HONG KONG-LISTED mainland banks are already looking expensive on conventional measures of valuation, but they could still have more upside if they mirror the rapid earnings growth of their Indian counterparts, the head of Citigroup Inc.’s Asian bank research department said last week.
Mainland banking shares, however, may fall sharply if there is evidence of a rise in nonperforming loans, Citigroup’s Tracy Yu said.
“You have risk and reward, and the market will always struggle between growth and asset quality risks,” said Yu, who was speaking ahead of the Hong Kong debut Friday of Industrial and Commercial Bank of China (ICBC), the mainland’s biggest bank by assets.
“If the markets were to price in growth similar to the Indian banks, there should be quite some upside for the mainland banks,” she said, sketching out a bullish scenario, which isn’t her formal view.
Some investors view mainland banks listed in Hong Kong as overvalued, after surging share prices took some of them above three times their book value per share.
Investors have piled into the mainland banks believing they are good proxies for the booming mainland economy, which grew 10.7 percent in the nine months to September.
HSBC Holdings, one of the world’s biggest banks by assets with a solid track record of earnings growth, trades at only 2.1 times book value. HSBC finished Friday unchanged at HK$147.10 (US$18.88), and has risen 18.2 percent in the year to date.
Bank of Communications Co. ended at HK$5.93 Friday, a touch lower from its all-time high of HK$5.98 reached Thursday. The Shanghai-based bank’s share price has more than doubled since its IPO in June last year. China Merchants Bank Co. closed at HK$12.14 Friday and is up 43 percent from its September IPO price, trading 3.2 times Citigroup’s estimated 2006 book value.

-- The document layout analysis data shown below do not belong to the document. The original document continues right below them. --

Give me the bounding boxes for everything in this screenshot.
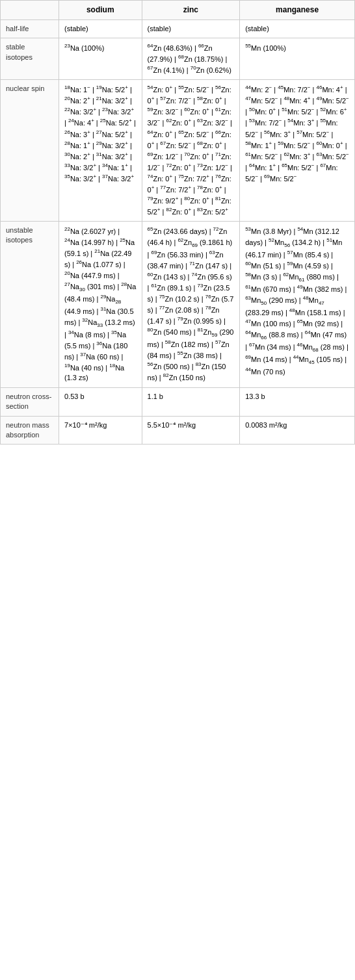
cell-zinc-2: 54Zn: 0+ | 55Zn: 5/2− | 56Zn: 0+ | 57Zn:… bbox=[142, 80, 240, 222]
cell-sodium-5: 7×10⁻⁴ m²/kg bbox=[59, 416, 142, 445]
cell-manganese-0: (stable) bbox=[240, 19, 355, 38]
column-header-zinc: zinc bbox=[142, 1, 240, 20]
cell-sodium-2: 18Na: 1− | 19Na: 5/2+ | 20Na: 2+ | 21Na:… bbox=[59, 80, 142, 222]
cell-sodium-1: 23Na (100%) bbox=[59, 38, 142, 80]
column-header-label bbox=[1, 1, 59, 20]
row-label: stable isotopes bbox=[1, 38, 59, 80]
cell-manganese-5: 0.0083 m²/kg bbox=[240, 416, 355, 445]
cell-zinc-1: 64Zn (48.63%) | 66Zn (27.9%) | 68Zn (18.… bbox=[142, 38, 240, 80]
cell-sodium-0: (stable) bbox=[59, 19, 142, 38]
row-label: neutron mass absorption bbox=[1, 416, 59, 445]
row-label: unstable isotopes bbox=[1, 221, 59, 387]
cell-zinc-3: 65Zn (243.66 days) | 72Zn (46.4 h) | 62Z… bbox=[142, 221, 240, 387]
cell-zinc-0: (stable) bbox=[142, 19, 240, 38]
cell-zinc-4: 1.1 b bbox=[142, 387, 240, 416]
column-header-manganese: manganese bbox=[240, 1, 355, 20]
cell-manganese-4: 13.3 b bbox=[240, 387, 355, 416]
column-header-sodium: sodium bbox=[59, 1, 142, 20]
cell-manganese-3: 53Mn (3.8 Myr) | 54Mn (312.12 days) | 52… bbox=[240, 221, 355, 387]
row-label: half-life bbox=[1, 19, 59, 38]
cell-zinc-5: 5.5×10⁻⁴ m²/kg bbox=[142, 416, 240, 445]
cell-sodium-3: 22Na (2.6027 yr) | 24Na (14.997 h) | 25N… bbox=[59, 221, 142, 387]
cell-manganese-1: 55Mn (100%) bbox=[240, 38, 355, 80]
row-label: neutron cross-section bbox=[1, 387, 59, 416]
row-label: nuclear spin bbox=[1, 80, 59, 222]
cell-manganese-2: 44Mn: 2− | 45Mn: 7/2− | 46Mn: 4+ | 47Mn:… bbox=[240, 80, 355, 222]
cell-sodium-4: 0.53 b bbox=[59, 387, 142, 416]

But price-to-book valuations for mainland banks could be pushed much higher if they can keep up a sizzling pace of earnings growth in line with the robust economy, Yu said.
“The rationale behind this very high price to book is essentially the CAGR (compound annual earnings) growth. If you have a CAGR growth of 25 percent to 30 percent per year, you would double the book value within three to four years.”
Yu cited the stellar earnings performance of Indian banks between 2001 and 2005 as an example. The earnings trend would have justified a valuation of about 3.8 times book value for the State Bank of India in 2001, 5.4 times book value for ICICI Bank Ltd., and as much as 13 times book value for HDFC Bank Ltd., said Yu.
HDFC alone was able to grow earnings per share at a 26.7 percent annual rate from 2001-2005.
For mainland banks to maintain strong earnings growth, they would have to keep a lid on nonperforming loans, Yu said.